----- Entries shown

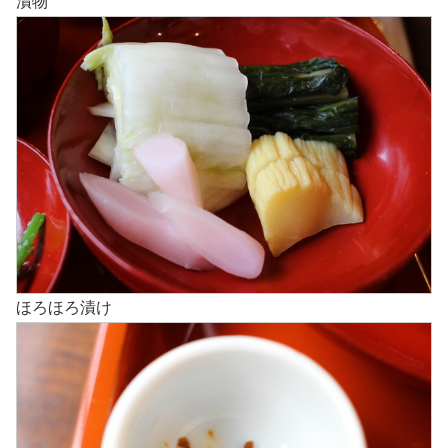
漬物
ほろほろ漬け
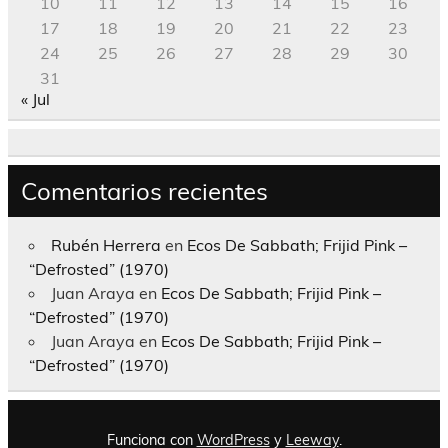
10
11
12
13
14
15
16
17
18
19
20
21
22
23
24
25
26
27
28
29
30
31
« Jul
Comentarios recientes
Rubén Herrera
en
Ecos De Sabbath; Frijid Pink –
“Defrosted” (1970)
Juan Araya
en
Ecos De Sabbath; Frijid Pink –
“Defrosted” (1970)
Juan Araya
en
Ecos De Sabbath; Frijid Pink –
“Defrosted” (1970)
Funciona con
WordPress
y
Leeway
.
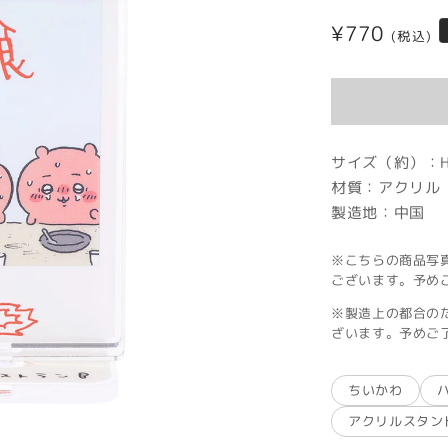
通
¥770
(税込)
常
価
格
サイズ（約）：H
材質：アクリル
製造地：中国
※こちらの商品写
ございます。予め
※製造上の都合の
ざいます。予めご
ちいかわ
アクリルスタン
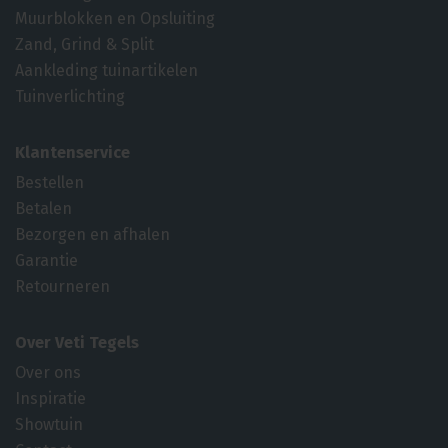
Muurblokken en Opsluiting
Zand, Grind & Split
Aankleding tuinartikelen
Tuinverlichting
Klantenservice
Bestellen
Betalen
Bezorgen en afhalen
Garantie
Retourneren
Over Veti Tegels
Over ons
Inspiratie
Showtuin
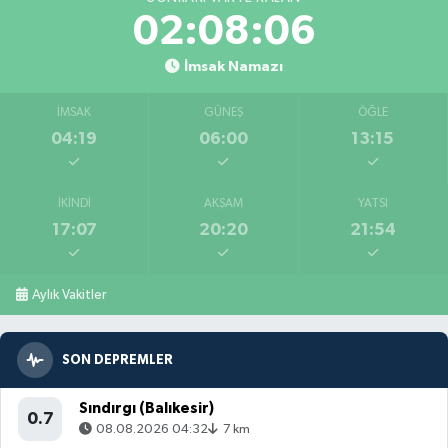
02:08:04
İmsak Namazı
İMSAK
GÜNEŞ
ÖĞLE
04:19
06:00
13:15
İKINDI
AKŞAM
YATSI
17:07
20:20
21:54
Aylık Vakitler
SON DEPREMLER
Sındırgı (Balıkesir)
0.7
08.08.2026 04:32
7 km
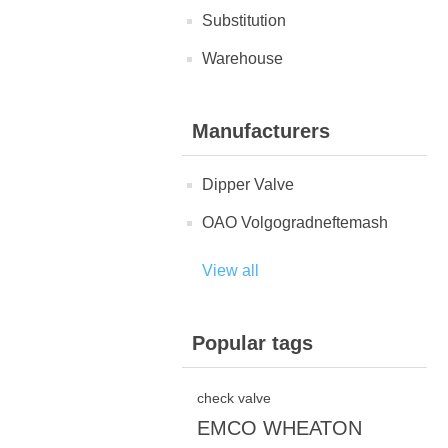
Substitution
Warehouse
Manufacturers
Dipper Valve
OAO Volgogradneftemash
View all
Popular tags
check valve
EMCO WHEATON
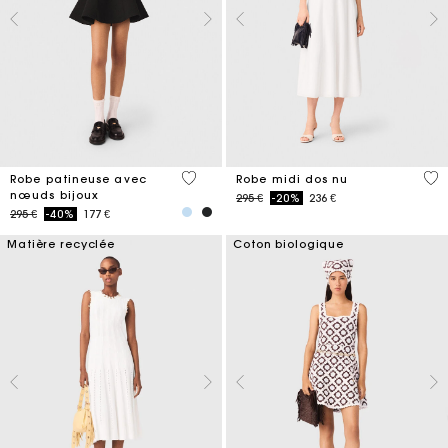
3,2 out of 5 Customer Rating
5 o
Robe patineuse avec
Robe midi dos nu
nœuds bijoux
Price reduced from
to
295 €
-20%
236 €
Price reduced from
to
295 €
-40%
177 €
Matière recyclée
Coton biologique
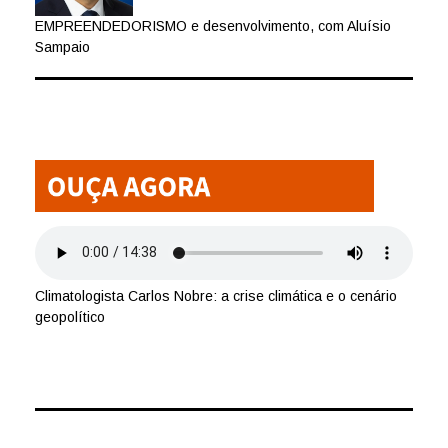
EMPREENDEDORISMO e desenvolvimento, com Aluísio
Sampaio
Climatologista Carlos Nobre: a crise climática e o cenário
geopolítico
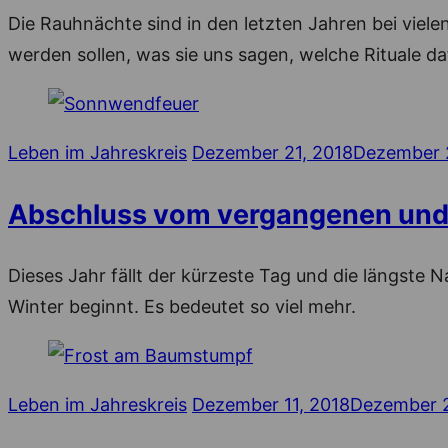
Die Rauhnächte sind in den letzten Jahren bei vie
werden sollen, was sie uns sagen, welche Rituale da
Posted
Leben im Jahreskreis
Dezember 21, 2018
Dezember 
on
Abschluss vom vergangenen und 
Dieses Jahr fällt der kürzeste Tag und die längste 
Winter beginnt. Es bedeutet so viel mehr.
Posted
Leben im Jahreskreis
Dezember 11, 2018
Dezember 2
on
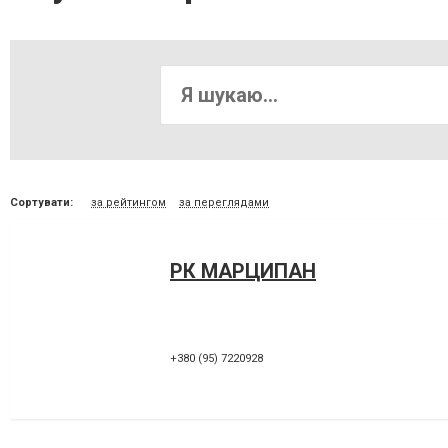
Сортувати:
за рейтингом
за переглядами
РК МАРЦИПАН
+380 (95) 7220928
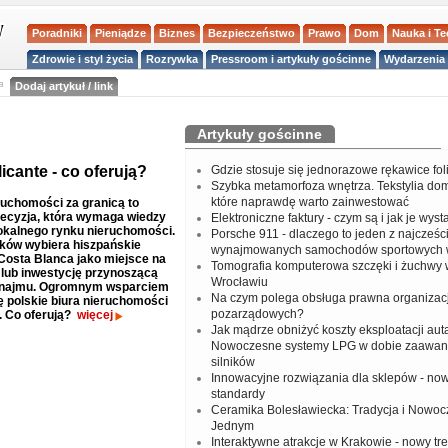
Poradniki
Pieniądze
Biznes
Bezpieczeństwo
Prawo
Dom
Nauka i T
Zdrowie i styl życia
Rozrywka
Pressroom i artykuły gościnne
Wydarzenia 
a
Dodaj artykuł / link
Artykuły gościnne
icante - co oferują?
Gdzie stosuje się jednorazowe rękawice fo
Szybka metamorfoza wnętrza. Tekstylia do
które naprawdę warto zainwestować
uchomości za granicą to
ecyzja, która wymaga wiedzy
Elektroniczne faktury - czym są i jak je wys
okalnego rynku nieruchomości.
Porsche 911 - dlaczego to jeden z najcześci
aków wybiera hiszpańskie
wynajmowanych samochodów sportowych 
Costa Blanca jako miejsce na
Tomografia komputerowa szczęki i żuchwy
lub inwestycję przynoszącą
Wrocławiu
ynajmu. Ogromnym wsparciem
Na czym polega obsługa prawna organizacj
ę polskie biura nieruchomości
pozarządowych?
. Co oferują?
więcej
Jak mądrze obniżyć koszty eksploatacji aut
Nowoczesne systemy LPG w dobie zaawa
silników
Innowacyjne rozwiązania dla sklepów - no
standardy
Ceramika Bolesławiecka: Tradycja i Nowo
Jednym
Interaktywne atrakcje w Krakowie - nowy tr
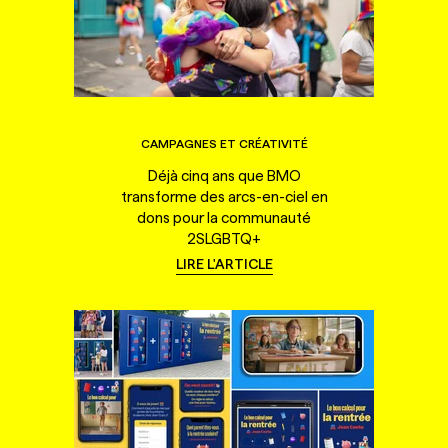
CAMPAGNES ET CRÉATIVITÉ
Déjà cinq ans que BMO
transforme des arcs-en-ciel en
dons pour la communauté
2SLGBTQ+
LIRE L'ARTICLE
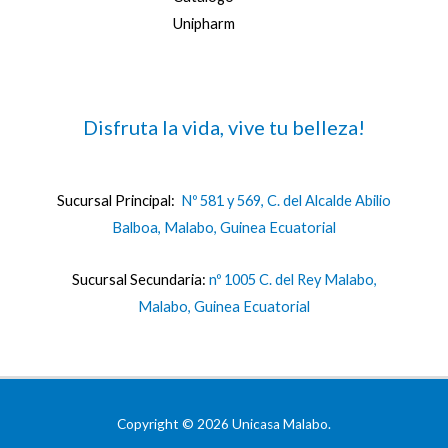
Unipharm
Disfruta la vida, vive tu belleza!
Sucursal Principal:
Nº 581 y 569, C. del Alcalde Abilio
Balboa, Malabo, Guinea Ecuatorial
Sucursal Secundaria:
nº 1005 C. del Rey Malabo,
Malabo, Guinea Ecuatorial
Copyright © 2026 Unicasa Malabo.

----------

→ **Description of the task**:
Filter the listing above, keeping only the lines with "Robe".

→ **Response box**:
Robe patineuse avec
Robe midi dos nu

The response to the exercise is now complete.